Just for the record, be very careful when handling memory and touching things inside your computer. ESD or Electrical Static Discharge, can destroy the memory or any other electronic part instantly. It only takes 30 volts to destroy a chip, and your body can easily store 30,000 volts.

Leave the memory in the package until you're ready to use it. Don't open it and carry it around. Once you're ready to install, either wear a grounding strap attached to bare metal on your computer or some other good ground like a metal desk. At least touch bare metal with your fingers before handling anything.

Older AT computers don't have power to the motherboard when they're turned off, but newer ATX computers do! The conventional wisdom used to be to turn off the computer and leave the power cord plugged in so that it would have a good earth ground. However, if you do that with an ATX or other new motherboard style, you'll have a hot motherboard and you can short things and fry them.

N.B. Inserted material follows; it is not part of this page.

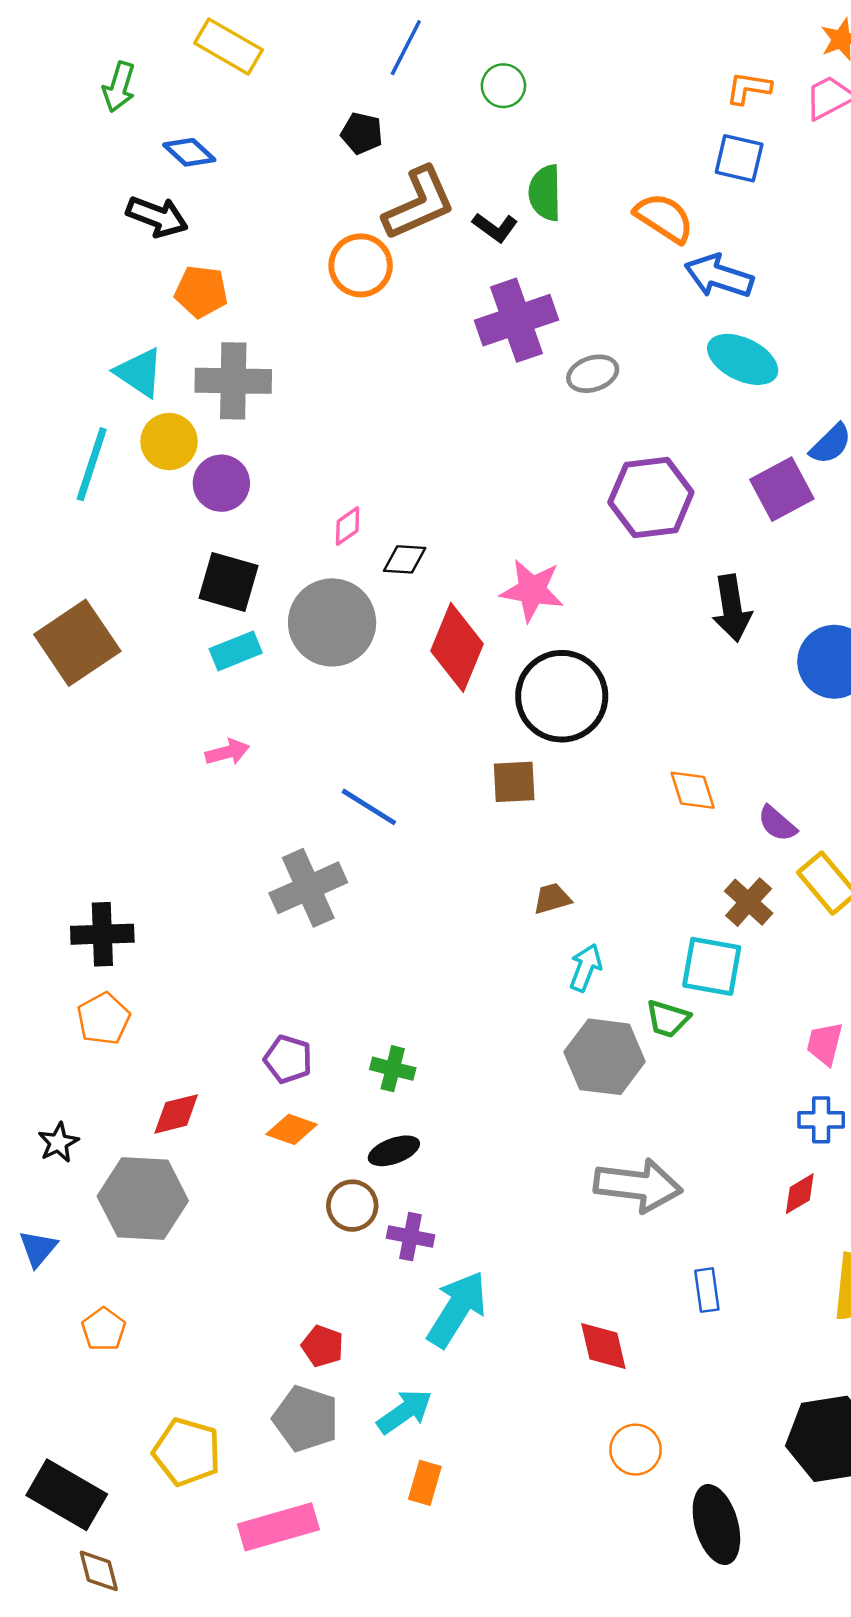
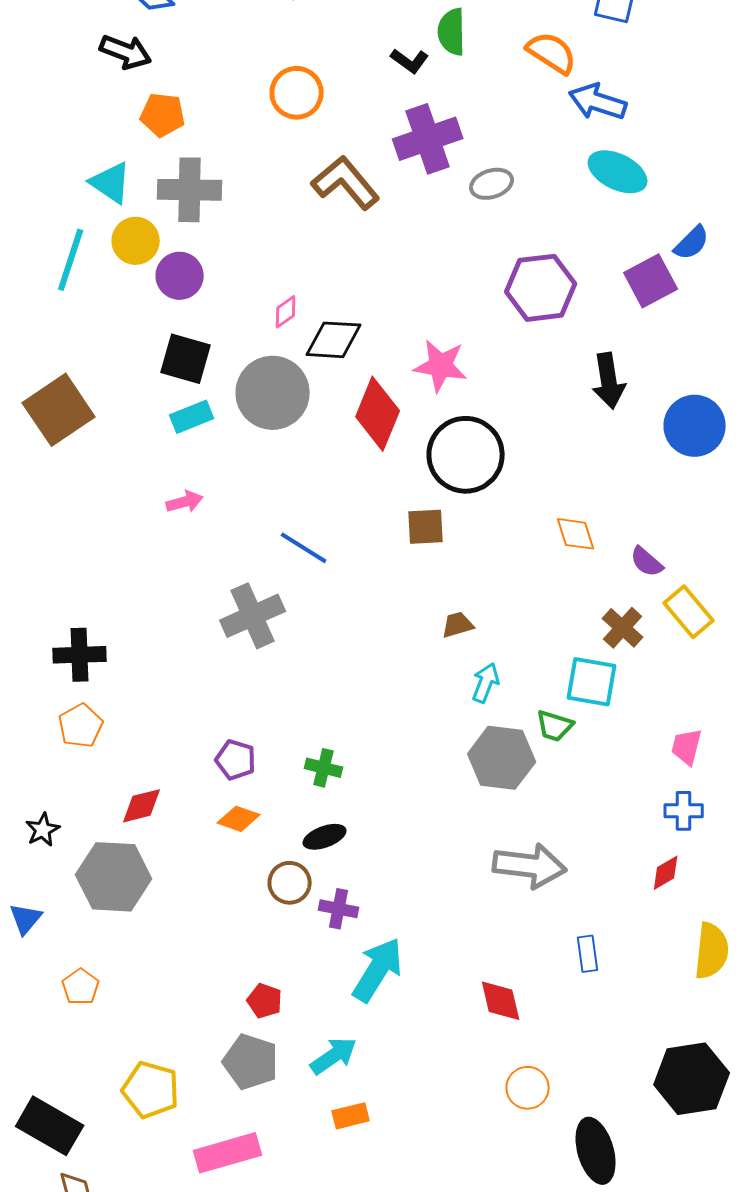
brown L-shape: (419, 204) -> (346, 183), moved, turned -106
black diamond: (405, 559) -> (334, 340), size x1.5
orange rectangle: (425, 1483) -> (351, 1116), turned 60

So, turn your computer off; take off the side panel; sit down and touch the metal frame; pull the power cord, open the memory and install it. (Or uninstall the old and install the new - whichever order.) Once you've done, you can leave the side off long enough to see if it works when you plug it back in and turn it on. If you have to handle it again, repeat the previous procedure. And handle the memory by the edges as much as possible.

Make sure you get the notch in the memory at the correct end of the slot. Make sure the latches are fully secured, indicating that the memory is completely seated.